DESCRIPTION OF THE TASK:
Only the lines from the beginning of the entries through the one with "Impresszum (53, 2506)" should be written out, please, exactly and without any pictures.

PROVIDED DATA:
-------

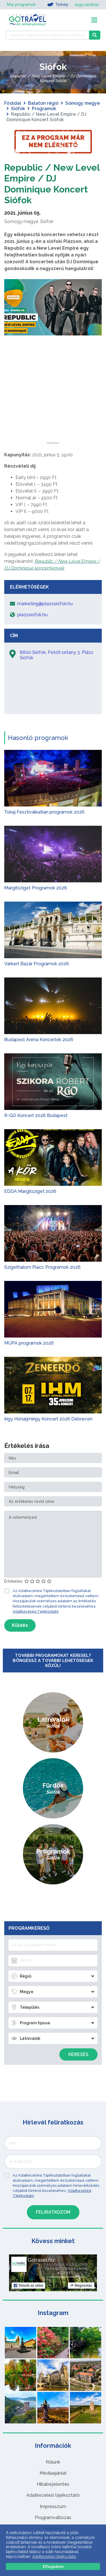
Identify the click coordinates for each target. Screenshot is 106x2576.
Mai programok (21, 4)
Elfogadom (53, 2566)
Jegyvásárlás (86, 4)
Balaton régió (43, 103)
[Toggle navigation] (94, 20)
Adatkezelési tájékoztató (53, 2495)
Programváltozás (53, 2517)
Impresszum (53, 2506)
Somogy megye (82, 103)
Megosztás (81, 2286)
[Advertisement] (53, 406)
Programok (44, 108)
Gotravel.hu (41, 2260)
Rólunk (53, 2462)
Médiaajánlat (53, 2473)
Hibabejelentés (53, 2484)
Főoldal (12, 103)
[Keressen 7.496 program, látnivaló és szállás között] (47, 35)
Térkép (57, 4)
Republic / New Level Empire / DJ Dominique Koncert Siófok (51, 183)
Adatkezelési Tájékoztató (36, 1611)
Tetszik (28, 2286)
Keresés (78, 2054)
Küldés (20, 1625)
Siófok (18, 108)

-------

OUTPUT:
Identify the click coordinates for each target. Screenshot is 106x2576.
Mai programok (21, 4)
Elfogadom (53, 2566)
Jegyvásárlás (86, 4)
Balaton régió (43, 103)
[Toggle navigation] (94, 20)
Adatkezelési tájékoztató (53, 2495)
Programváltozás (53, 2517)
Impresszum (53, 2506)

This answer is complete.